• TASK PROMPT: Here is the task for the listing below: output exactly the lines from the one containing "Упражнение 4" through the one containing "родителей с детьми - как", and leave out the pictures.

(DATA FOR THIS TASK Opens)

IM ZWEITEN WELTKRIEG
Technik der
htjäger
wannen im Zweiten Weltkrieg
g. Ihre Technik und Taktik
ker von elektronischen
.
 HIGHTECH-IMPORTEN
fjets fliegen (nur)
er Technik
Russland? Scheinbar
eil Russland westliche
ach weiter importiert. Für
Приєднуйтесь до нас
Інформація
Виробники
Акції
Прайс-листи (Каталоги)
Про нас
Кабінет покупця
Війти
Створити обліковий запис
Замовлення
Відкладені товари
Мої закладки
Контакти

(DATA FOR THIS TASK Closes)
(DATA FOR THIS TASK Opens)

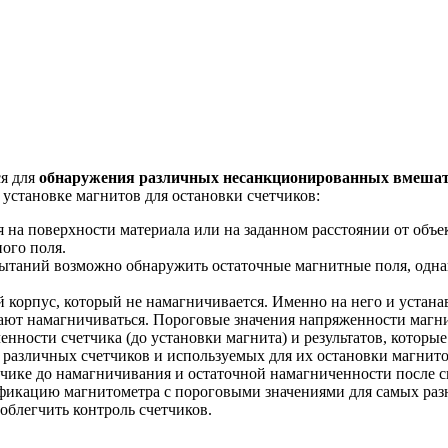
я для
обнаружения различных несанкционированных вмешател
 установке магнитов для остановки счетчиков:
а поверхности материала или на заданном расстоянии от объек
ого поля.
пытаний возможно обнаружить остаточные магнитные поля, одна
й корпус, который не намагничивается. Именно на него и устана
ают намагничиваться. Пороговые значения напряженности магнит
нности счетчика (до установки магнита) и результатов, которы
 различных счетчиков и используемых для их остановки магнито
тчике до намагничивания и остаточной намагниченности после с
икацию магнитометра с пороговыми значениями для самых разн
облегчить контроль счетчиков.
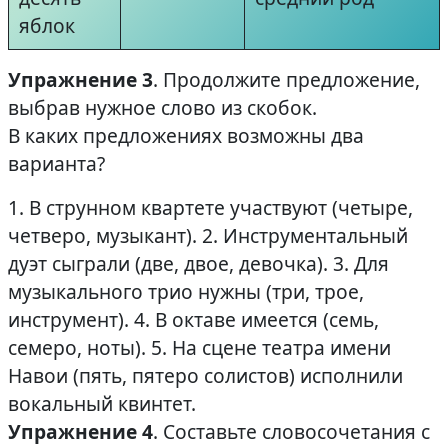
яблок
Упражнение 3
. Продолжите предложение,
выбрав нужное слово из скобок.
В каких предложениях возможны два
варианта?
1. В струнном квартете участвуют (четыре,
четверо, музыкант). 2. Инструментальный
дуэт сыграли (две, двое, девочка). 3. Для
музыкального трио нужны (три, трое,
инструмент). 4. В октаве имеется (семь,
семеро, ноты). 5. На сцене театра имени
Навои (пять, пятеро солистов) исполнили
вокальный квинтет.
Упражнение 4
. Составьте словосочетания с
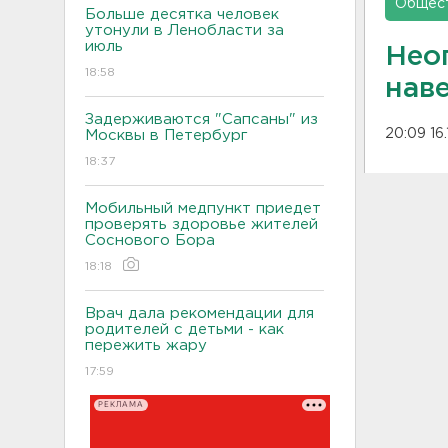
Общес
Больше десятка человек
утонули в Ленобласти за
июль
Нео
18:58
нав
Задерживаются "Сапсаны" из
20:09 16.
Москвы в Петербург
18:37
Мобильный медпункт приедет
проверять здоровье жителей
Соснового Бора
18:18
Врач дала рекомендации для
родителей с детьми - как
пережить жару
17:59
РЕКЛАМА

(DATA FOR THIS TASK Closes)

• SOLUTION FOR THIS TASK:
Упражнение 4
. Составьте словосочетания с
Общес
Больше десятка человек
утонули в Ленобласти за
июль
Нео
18:58
нав
Задерживаются "Сапсаны" из
20:09 16.
Москвы в Петербург
18:37
Мобильный медпункт приедет
проверять здоровье жителей
Соснового Бора
18:18
Врач дала рекомендации для
родителей с детьми - как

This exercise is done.